- Я как бы очень хорошо отношусь к Гагарину, вы не подумайте. Однако к гению Королева - лучше. А обидно только то, что Россия никогда не ценила свои мозги, а зря. Вот и разбегаются, расползаются ученые по всему земному шару. Вот вы уверены, что года через два не будете считаться в долгосрочной зарубежной командировке? Вот то-то, что не уверены. Эх, будь я помоложе...
Вот понеслась и зачертила
И страшно, чтобы гладь стекла
Стихией чуждой не схватила
Молниевидного крыла...
Не так ли я, сосуд скудельный,
Дерзаю на запретный путь,
Стихии чуждой, запредельной,
Стремясь хоть каплю зачерпнуть?
( Афанасий Фет)
Подобные гигантским кондорам самолеты Америки почему-то летают низко, под кромкой облаков. Наверное, чтобы было видно, куда падать или приземляться. В иллюминаторах - скалистая, пустынная, чужая, странная земля Аризоны. Убитая солнцем растительность на многие и многие километры вокруг. Нагромождение голых, каменистых, абсолютно безлесых скал выпирающими зубьями до горизонта. Разрастающиеся, длинные, змеящиеся по холмам закатные тени. Высохшие извилистые русла мертвых рек. Какой-то ирреальный марсианский пейзаж. Выжженная солнцем коричневато-серая, со множеством оттенков от желтого до фиолетового скалистая пустыня. В долинах между горных кряжей редкие строения и крошечные желтовато-зеленые лоскутки возделанной орошаемой почвы. Вокруг на многие километры только голые скалы. Солнце погрузилось за горизонт, и черной тенью ночь упала на землю. И из разлившегося под крылом самолета мрака вдруг возникает город. Радостно сверкают миллионы огней, а ущербный месяц резвится, отражаясь во множестве блюдечек - бассейнов. Самолет садится как бы в кратер вулкана: аэродромное плато стиснуто плотным кольцом едва видимых, смутно угадываемых гор.
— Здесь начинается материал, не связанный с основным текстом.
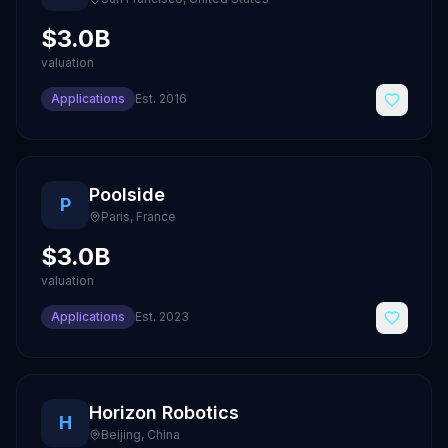
$3.0B
valuation
Applications
Est.
2016
Poolside
P
Paris
,
France
$3.0B
valuation
Applications
Est.
2023
Horizon Robotics
H
Beijing
,
China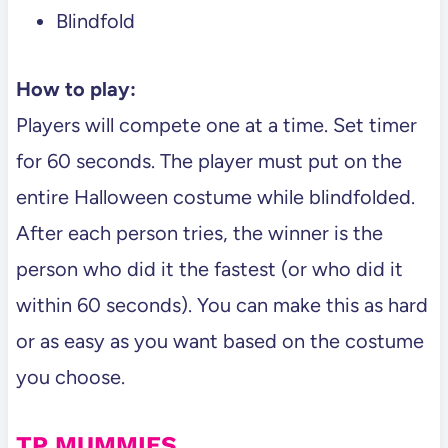
Blindfold
How to play:
Players will compete one at a time. Set timer
for 60 seconds. The player must put on the
entire Halloween costume while blindfolded.
After each person tries, the winner is the
person who did it the fastest (or who did it
within 60 seconds). You can make this as hard
or as easy as you want based on the costume
you choose.
TP MUMMIES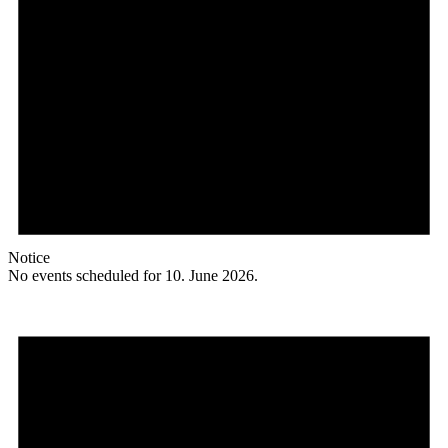
Notice
No events scheduled for 10. June 2026.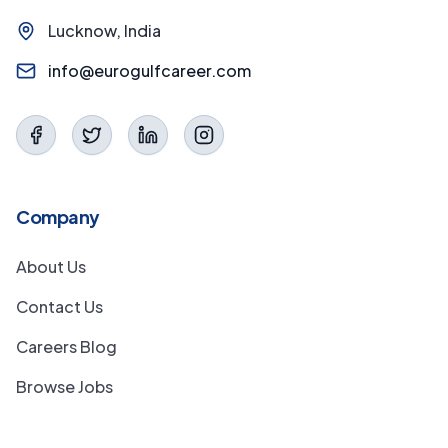
Lucknow, India
info@eurogulfcareer.com
Company
About Us
Contact Us
Careers Blog
Browse Jobs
Несмотря на задержку рейса, Сан Саныча встретили, усадили в машину и повезли. Алисовский тоже увязался следом.
- Ты не поверишь, Сашка, ужасно рад тебя видеть. Как живешь? Как там? - спросил Артем, крутя баранку пижонски одной рукой. Вторая по локоть свешивалась наружу, и встречный поток пузырил рукав рубашки. Пурпурный "форд", мягко шелестя шинами, рассекал чернильный сумрак южной ночи.
- Не спрашивай... Веселого мало. Прорвемся... May be... А как ты здесь в Америке? Попривык? Домой не тянет? - вопросами на вопрос ответил сидящий рядом с водителем Сан Саныч.
- Лучше не спрашивай, - тряхнул головой Артем.
Утонувший в мягких подушках заднего сиденья, оглушенный динамиками Алисовский в разговор не вмешивался. Он сидел, закрыв глаза, расслабленно откинувшись, а озорник-ветер топорщил его волосы, пытаясь создать над лысиной хохол панка.
- Да, кстати, - усмехнулся Артем, - Славка уже два дня как приехал. Растолстел, брюшко отрастил, как пивной бочонок, австралиец хренов.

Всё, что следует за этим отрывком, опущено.